AUDIE CORNISH, HOST:

Iraq's prime minister says his country wants U.S. troops to leave. He told his cabinet today there's no other way to defuse tensions in the region. What's more, he says, Iraq has the forces to fight ISIS, which is the primary reason why the U.S. is in Iraq these days. For some thoughts on that, I spoke earlier with retired Lt. Gen. Sean MacFarland. He commanded U.S. forces fighting ISIS in 2015 and 2016.

SEAN MACFARLAND: I think that is a wildly optimistic statement by the Prime Minister. Remember, part of the reason that ISIS got its feet under it was into the absence of U.S. forces. And the Iraqi security forces have improved. I just don't think that they're quite ready to take the fight on their own right now and hold ISIS in abeyance.

CORNISH: Can you give us some examples or consequences if the U.S. fight against ISIS is disrupted over this situation?

MACFARLAND: Well, obviously, the training advising - you know, the thing to remember is one of the most effective forces against ISIS was the counterterrorism service, the CTS. They were the shock troops. They were the forces that led virtually every operation against ISIS. Without that relationship with us, the Iraqis are taking a huge gamble as far as our ability to continue to fight a terrorist threat like ISIS.

The other example I would say is that the U.S. is able to marshal international coalition members and apply pressure to ISIS across Iraq and Syria and around the world, really. I mean, there's really no place ISIS can run and hide from the long arm of the U.S.-led coalition. Without the United States being able to provide the framework for that coalition and without its ability to operate in Iraq, the Iraqis are going to be at a huge disadvantage vis a vis any successor organization that might replace ISIS or whether ISIS itself comes back.

CORNISH: I want to ask you about the killing of the Iranian General Qassem Soleimani. When you were heading anti-ISIS efforts, was there serious talk of doing something like this, taking this kind of action?

MACFARLAND: Not really at the time. We kind of had our hands full with ISIS, and we weren't really looking to pick a fight with Soleimani. And to be honest, at that time, the PMF, or the Hashd al-Shaabi, were engaged in the fight against ISIS.

CORNISH: You're talking about an Iranian-backed militia.

MACFARLAND: I am. At that point, they were serving some useful purpose, so we didn't really seriously consider anything of that nature.

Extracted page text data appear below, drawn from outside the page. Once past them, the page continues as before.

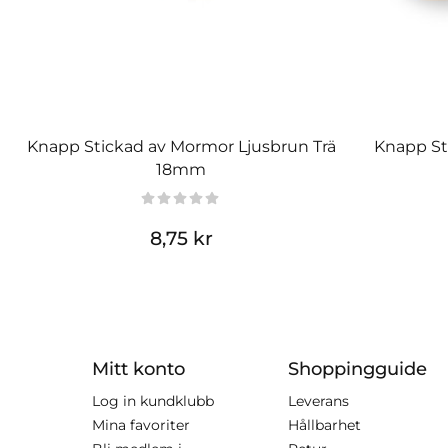
Knapp Stickad av Mormor Ljusbrun Trä
Knapp St
18mm
8,75 kr
Mitt konto
Shoppingguide
Log in kundklubb
Leverans
Mina favoriter
Hållbarhet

However, we know that the reverse was not true, that the Iranian-backed militias were constantly casting a wary eye toward us and were not really excited about the fact that we were present in Iraq in any significant numbers. And I used to call it the Soleimani moratorium that allowed us to operate in Iraq - that eventually, Soleimani would say, OK, thanks for all of your help, America and your allies; now get the hell out - which, I think, is what happened.

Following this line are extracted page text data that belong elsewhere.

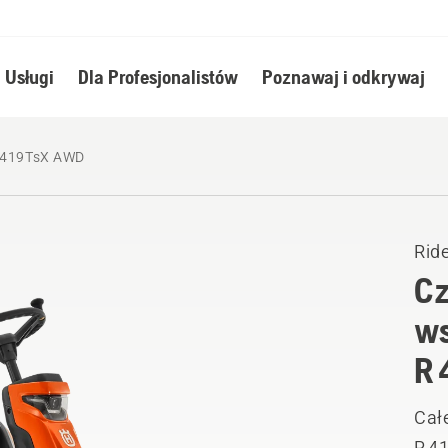
Usługi
Dla Profesjonalistów
Poznawaj i odkrywaj
 419TsX AWD
Ride
Cz
ws
R 
Całe
R 4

CORNISH: You spent a large part of your career at Iraq all the way back to the Gulf War. The U.S. has had troops there for 17 years. With the threat of U.S. troops being kicked out after all these years, has the U.S. finally essentially lost Iraq?

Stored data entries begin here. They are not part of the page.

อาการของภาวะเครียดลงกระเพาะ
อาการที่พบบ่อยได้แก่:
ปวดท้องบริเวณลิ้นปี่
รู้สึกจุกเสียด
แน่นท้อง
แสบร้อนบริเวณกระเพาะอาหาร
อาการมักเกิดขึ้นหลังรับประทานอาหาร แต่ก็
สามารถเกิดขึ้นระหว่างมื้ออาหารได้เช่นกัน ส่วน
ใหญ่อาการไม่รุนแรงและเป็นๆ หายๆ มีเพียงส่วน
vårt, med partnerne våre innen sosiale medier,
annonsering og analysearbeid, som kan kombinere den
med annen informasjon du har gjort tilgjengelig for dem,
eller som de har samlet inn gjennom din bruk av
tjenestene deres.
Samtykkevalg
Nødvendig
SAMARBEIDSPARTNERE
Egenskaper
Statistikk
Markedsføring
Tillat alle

MACFARLAND: Well, I think that to the extent that we've lost Iraq, a lot of that occurred when we pulled out in 2010 and '11. That was what really gave Iran the opportunity to gain a great deal of influence in Iraqi government and security forces. I think a lot of that was recovered by us coming in and helping in the fight against ISIS. And I think the Abadi government and the current government were good partners with us, and I think things were on a pretty good path until Iran began ratcheting up the pressure. And then we got into this situation that we're in now. So we haven't lost Iraq, but certainly, things are not as good as they were when the wolf was growling at the door in terms of our relations with Iraq.

CORNISH: Gen. Sean MacFarland, thank you for your time.

MACFARLAND: You're very welcome.

Thanks, Audie.

CORNISH: That's retired Lt. Gen. Sean MacFarland. He commanded the fight against ISIS in Iraq and Syria from 2015 to 2016. He's now a senior fellow at Harvard University's Belfer Center. Transcript provided by NPR, Copyright NPR.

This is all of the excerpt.